• Work item: All lines in the records below that hold "notificationsdebugginginformationalwarni" are to be shown.

START The records

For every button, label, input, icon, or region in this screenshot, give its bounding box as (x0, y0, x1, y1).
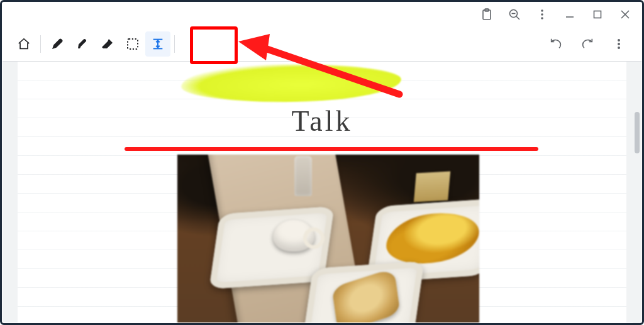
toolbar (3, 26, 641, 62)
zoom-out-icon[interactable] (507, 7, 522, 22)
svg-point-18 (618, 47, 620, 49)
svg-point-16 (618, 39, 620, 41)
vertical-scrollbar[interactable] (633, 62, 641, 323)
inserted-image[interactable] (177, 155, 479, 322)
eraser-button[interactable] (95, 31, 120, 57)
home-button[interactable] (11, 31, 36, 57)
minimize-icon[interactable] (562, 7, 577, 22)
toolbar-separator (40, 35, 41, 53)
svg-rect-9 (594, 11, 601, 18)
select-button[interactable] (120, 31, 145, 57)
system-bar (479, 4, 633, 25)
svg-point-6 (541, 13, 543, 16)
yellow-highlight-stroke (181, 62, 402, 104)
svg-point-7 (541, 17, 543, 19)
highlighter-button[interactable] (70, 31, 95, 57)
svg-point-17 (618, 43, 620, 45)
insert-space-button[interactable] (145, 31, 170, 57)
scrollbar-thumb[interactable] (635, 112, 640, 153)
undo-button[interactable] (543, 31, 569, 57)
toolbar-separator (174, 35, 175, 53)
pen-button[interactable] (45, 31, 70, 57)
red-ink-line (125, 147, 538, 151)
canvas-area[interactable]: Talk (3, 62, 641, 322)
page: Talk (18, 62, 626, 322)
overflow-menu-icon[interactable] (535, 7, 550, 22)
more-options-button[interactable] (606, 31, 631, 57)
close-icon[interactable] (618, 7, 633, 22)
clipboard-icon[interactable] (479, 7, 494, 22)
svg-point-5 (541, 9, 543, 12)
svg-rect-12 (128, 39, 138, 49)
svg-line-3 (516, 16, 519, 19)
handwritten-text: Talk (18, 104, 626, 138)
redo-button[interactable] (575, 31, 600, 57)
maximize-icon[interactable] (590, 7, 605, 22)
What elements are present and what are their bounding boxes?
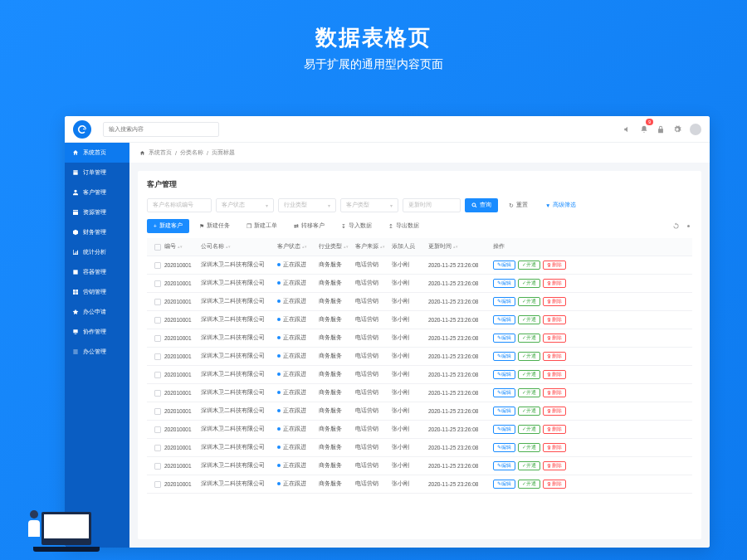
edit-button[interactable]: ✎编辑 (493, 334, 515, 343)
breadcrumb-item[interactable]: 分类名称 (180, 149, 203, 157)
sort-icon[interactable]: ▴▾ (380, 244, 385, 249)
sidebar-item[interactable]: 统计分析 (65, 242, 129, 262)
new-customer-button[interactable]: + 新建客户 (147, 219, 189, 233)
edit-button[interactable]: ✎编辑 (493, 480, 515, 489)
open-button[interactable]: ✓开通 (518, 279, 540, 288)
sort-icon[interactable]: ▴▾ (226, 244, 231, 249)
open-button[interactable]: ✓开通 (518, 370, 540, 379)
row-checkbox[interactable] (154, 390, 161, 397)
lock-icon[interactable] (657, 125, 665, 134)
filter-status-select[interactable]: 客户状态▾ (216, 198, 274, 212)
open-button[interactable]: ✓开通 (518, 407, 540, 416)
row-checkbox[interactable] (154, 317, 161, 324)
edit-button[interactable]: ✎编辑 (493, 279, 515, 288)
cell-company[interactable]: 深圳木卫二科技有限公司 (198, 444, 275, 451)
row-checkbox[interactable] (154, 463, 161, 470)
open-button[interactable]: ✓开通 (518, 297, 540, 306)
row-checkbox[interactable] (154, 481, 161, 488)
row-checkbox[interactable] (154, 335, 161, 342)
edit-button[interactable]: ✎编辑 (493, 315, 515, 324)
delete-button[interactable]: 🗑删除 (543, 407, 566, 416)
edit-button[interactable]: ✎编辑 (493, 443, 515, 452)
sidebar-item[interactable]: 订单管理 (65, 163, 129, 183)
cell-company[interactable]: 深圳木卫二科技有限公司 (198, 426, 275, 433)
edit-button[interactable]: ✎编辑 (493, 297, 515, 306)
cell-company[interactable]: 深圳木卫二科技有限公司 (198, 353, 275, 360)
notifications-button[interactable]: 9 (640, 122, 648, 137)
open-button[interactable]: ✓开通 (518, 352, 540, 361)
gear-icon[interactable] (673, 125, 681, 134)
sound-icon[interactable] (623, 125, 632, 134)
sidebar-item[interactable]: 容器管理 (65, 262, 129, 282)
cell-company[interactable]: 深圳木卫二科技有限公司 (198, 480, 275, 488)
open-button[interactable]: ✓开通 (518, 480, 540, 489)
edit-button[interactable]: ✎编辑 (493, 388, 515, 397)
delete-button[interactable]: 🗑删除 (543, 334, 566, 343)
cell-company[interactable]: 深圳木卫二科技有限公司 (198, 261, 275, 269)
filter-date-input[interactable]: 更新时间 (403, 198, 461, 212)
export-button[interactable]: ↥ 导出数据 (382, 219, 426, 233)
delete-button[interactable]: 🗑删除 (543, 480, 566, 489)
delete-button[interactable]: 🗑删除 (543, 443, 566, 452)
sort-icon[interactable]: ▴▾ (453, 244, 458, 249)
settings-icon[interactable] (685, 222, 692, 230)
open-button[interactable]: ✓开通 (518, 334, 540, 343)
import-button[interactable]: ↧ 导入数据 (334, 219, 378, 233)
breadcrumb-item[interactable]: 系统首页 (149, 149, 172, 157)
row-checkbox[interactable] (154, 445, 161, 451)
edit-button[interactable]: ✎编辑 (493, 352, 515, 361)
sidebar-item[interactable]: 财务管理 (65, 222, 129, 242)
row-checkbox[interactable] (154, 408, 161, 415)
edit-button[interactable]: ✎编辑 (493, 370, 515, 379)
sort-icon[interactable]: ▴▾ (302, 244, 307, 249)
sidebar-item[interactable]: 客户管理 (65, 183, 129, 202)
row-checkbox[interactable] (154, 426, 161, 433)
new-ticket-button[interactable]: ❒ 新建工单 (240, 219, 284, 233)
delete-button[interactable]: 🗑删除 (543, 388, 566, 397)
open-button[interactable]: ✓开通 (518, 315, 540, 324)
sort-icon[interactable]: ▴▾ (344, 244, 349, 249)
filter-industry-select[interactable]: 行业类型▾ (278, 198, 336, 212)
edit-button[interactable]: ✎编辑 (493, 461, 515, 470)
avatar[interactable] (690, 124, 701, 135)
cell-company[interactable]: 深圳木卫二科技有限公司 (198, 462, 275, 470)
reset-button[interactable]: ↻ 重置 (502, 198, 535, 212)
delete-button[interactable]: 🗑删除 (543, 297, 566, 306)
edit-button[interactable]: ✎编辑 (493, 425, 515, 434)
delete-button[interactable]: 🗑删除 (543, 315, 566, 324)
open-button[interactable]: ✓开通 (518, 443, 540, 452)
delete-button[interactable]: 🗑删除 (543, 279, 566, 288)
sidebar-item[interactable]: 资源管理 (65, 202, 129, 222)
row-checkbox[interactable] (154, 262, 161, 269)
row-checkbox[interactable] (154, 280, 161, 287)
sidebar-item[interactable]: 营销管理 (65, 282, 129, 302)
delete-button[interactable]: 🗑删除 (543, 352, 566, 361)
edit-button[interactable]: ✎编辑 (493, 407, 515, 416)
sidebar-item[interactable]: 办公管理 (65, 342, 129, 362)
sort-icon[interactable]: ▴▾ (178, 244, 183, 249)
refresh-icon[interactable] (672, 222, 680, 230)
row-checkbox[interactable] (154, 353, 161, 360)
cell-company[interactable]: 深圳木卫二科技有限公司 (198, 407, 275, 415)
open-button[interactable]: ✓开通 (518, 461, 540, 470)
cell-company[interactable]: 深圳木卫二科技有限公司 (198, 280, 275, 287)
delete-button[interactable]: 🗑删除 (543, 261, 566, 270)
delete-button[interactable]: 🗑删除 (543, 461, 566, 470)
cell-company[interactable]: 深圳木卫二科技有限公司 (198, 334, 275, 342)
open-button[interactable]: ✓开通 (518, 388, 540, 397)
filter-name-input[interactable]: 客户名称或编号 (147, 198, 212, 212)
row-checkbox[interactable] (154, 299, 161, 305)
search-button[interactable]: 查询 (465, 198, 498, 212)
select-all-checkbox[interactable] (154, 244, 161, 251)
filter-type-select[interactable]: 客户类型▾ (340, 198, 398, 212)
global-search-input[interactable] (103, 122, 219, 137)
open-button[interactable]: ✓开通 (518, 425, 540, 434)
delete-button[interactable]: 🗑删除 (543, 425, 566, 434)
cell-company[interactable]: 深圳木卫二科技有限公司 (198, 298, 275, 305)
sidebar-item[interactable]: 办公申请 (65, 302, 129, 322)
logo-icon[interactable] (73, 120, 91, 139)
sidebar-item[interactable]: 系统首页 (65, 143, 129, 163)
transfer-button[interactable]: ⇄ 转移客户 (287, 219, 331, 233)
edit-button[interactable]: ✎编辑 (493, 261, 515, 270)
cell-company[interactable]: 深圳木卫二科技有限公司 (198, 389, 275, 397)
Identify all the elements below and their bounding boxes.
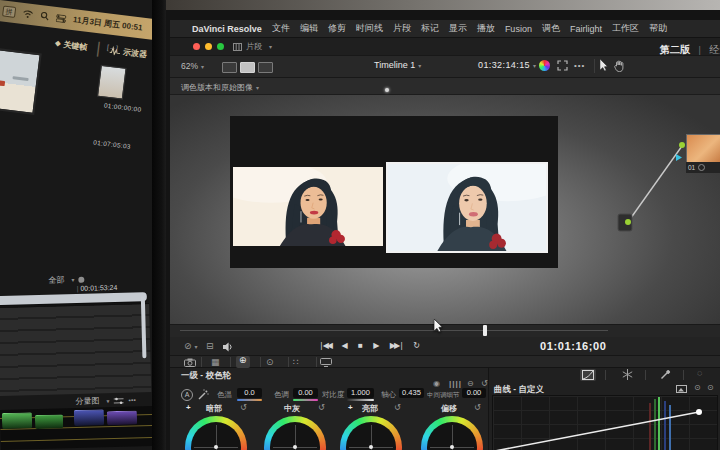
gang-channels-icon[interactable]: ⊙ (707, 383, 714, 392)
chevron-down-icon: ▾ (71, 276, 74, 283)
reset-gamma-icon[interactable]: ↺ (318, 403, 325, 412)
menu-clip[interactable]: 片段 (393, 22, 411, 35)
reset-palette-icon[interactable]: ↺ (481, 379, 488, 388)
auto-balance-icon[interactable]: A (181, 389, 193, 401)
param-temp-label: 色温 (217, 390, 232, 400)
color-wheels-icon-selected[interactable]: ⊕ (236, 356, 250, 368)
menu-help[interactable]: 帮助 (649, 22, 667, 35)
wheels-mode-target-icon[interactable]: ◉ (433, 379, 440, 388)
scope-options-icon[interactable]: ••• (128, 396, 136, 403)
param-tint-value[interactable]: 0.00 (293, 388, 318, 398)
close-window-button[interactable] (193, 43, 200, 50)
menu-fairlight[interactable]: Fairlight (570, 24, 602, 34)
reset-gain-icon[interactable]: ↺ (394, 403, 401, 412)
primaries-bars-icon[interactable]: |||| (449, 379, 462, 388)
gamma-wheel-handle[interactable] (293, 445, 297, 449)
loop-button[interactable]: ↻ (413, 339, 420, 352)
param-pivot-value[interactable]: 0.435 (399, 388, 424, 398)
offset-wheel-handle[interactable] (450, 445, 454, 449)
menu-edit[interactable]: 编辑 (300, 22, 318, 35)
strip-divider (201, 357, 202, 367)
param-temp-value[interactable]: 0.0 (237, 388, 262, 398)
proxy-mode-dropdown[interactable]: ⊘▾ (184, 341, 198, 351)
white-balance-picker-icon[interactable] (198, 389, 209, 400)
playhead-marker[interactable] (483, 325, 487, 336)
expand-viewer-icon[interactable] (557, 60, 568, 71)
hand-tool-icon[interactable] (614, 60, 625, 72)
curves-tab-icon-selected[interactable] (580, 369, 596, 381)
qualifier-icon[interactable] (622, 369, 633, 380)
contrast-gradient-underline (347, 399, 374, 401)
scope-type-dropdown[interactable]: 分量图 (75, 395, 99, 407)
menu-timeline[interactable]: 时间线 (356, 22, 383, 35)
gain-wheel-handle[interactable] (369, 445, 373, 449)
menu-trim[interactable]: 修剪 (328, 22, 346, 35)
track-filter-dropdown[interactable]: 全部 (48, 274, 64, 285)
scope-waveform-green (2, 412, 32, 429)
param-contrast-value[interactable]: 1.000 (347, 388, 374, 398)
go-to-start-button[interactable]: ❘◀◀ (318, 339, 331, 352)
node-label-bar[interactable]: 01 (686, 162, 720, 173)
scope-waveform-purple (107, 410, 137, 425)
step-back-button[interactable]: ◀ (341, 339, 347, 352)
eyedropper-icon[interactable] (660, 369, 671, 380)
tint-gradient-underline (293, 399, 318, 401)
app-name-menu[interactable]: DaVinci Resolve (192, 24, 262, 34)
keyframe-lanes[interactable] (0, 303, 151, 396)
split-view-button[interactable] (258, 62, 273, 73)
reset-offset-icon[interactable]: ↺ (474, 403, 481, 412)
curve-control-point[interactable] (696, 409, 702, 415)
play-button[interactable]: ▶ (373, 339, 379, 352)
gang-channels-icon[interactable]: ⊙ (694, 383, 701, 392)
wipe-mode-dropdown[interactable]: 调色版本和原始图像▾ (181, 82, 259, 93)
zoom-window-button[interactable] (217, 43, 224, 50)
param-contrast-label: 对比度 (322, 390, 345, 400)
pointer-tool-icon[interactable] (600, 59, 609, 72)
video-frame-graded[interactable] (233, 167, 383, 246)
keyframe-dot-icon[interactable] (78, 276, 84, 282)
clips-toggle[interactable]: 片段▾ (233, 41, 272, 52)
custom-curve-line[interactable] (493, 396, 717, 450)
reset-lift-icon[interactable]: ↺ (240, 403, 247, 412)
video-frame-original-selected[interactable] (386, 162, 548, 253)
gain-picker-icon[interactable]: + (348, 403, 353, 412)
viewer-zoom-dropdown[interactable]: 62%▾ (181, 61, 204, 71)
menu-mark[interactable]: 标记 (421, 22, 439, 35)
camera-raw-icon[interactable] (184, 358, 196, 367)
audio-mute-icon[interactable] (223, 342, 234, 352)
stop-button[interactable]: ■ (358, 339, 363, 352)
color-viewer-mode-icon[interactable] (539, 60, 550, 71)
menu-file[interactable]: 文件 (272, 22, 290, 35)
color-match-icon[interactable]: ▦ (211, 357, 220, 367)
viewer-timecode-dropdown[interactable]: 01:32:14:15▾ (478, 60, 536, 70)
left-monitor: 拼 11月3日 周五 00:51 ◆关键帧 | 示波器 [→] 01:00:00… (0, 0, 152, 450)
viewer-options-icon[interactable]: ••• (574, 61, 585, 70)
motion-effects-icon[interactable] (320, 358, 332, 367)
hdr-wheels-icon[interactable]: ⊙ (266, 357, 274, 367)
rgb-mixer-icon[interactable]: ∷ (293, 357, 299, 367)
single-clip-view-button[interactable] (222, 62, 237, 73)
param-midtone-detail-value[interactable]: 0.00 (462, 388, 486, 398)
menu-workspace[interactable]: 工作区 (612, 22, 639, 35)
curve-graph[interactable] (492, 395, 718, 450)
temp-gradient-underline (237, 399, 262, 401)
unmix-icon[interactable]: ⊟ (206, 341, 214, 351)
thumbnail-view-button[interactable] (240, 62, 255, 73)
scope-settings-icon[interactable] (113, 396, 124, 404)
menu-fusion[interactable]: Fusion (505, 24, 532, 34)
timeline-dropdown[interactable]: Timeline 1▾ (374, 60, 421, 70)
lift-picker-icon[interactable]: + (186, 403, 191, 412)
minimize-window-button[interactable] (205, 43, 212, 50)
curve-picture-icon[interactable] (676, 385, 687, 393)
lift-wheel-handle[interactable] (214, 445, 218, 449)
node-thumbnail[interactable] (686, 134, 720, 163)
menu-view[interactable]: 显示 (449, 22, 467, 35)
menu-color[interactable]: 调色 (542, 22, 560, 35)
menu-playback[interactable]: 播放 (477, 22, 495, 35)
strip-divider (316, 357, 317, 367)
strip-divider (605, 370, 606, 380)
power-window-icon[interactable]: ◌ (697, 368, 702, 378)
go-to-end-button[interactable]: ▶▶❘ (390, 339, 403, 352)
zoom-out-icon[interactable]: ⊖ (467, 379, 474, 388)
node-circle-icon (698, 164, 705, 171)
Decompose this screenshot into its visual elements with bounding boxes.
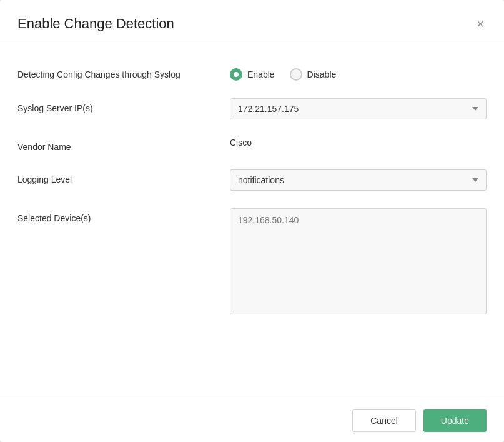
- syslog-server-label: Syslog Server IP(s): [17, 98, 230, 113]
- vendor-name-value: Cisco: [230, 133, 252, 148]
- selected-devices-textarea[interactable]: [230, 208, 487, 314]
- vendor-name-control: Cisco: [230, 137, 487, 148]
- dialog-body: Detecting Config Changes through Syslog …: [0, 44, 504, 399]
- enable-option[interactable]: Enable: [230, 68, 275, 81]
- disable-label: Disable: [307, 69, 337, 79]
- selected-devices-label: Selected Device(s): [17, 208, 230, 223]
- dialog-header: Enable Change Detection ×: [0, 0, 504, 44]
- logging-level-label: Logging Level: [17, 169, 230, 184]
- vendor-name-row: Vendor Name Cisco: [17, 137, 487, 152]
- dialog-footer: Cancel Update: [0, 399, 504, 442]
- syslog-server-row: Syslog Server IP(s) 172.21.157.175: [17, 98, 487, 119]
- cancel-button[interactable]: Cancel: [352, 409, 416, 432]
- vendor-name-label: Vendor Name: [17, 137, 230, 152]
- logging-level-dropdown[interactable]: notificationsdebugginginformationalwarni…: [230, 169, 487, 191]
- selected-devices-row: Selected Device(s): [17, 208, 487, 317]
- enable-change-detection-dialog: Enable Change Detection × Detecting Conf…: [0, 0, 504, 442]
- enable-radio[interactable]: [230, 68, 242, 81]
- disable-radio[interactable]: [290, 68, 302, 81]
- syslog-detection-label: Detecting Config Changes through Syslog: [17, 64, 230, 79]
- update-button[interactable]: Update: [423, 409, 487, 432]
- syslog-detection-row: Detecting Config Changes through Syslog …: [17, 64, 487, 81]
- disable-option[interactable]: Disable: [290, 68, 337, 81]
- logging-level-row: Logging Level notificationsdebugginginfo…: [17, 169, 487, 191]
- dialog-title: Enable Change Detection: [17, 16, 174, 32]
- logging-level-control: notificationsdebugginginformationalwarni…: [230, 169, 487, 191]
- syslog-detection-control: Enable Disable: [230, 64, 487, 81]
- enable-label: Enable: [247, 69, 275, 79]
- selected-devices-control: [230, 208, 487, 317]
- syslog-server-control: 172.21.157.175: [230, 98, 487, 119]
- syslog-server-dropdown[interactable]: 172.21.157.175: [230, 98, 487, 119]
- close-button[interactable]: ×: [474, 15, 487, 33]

END The records

• Written answer:
- logging-level-dropdown[interactable]: notificationsdebugginginformationalwarni…: [230, 169, 487, 191]
- logging-level-control: notificationsdebugginginformationalwarni…: [230, 169, 487, 191]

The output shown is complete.